• Task item
Filter the records, keeping every line that has the string "Einsatz".

• Data excerpts
※
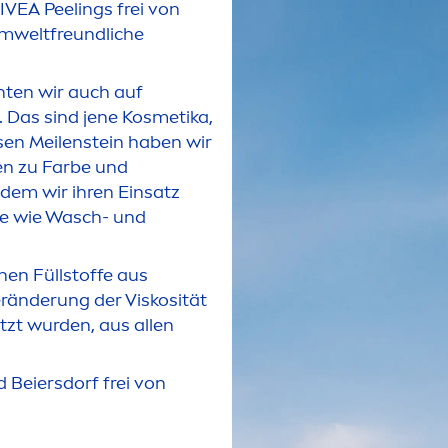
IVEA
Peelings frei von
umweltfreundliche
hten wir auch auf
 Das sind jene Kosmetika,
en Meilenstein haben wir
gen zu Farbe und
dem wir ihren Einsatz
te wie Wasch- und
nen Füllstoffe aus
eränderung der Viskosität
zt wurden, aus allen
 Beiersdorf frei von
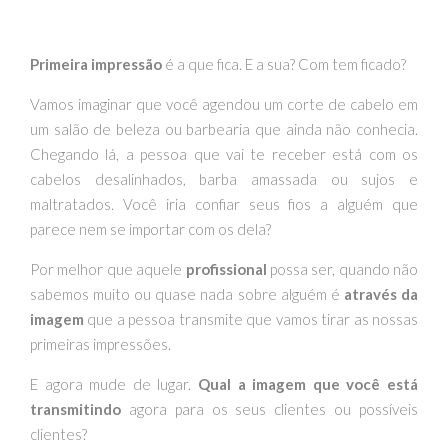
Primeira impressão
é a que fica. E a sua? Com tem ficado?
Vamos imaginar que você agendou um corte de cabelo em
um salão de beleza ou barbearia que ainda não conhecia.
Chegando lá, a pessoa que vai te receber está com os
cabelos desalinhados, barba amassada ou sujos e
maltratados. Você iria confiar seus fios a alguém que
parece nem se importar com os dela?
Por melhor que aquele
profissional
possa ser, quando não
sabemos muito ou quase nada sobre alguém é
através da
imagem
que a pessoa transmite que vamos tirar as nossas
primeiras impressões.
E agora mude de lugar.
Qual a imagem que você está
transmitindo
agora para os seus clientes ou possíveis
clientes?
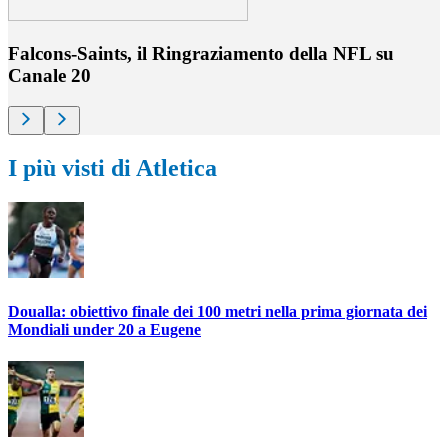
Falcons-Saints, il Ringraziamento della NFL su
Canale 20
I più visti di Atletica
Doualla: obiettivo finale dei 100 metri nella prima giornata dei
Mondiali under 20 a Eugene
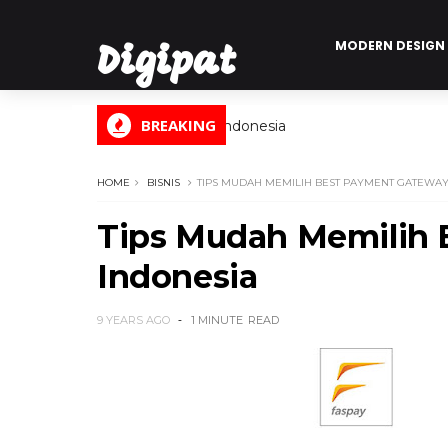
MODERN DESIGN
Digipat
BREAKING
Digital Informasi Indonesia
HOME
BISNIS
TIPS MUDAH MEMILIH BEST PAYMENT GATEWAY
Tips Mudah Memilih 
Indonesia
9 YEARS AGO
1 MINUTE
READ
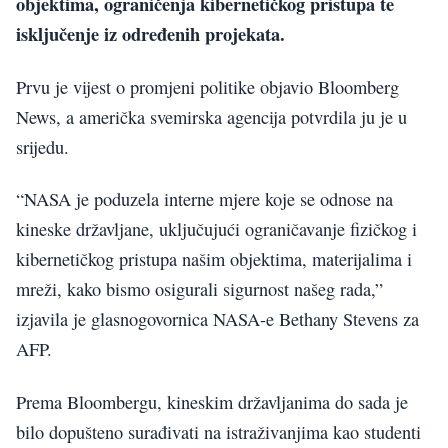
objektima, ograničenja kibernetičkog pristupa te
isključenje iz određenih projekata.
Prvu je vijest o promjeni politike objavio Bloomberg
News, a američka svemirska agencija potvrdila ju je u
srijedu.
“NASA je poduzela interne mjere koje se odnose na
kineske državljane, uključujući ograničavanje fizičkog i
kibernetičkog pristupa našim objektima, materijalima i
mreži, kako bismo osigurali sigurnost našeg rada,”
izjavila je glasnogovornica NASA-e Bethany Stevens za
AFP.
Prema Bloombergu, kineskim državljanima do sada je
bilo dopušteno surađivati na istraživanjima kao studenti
※
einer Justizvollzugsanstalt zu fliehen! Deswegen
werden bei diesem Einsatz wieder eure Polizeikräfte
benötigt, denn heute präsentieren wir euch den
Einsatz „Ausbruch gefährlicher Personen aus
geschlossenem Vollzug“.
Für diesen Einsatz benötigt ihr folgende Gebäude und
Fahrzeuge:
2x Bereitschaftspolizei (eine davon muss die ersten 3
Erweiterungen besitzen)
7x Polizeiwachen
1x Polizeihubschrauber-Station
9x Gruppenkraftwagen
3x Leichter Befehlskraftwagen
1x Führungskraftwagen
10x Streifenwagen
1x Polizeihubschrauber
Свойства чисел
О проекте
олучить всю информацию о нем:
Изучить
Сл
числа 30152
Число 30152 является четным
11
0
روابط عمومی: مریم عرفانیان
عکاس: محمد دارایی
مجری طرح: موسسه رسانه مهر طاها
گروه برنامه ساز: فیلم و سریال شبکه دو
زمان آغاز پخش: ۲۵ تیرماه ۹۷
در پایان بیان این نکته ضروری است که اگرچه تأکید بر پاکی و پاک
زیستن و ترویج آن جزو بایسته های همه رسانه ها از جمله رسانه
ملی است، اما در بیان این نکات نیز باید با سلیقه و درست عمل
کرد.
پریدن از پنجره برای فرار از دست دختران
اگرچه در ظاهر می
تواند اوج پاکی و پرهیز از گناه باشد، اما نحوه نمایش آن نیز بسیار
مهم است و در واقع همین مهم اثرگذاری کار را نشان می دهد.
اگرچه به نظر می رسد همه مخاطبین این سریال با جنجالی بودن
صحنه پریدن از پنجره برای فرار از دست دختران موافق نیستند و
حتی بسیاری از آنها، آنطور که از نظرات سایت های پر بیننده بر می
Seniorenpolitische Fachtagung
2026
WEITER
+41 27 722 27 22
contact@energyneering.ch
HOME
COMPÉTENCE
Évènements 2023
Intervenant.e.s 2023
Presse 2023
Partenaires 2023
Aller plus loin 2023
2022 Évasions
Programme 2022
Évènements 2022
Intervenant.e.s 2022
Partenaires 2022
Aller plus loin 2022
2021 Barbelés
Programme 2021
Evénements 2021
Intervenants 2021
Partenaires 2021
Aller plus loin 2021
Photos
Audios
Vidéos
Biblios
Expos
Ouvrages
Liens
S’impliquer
※
• Response below
dem wir ihren Einsatz
werden bei diesem Einsatz wieder eure Polizeikräfte
Einsatz „Ausbruch gefährlicher Personen aus
Für diesen Einsatz benötigt ihr folgende Gebäude und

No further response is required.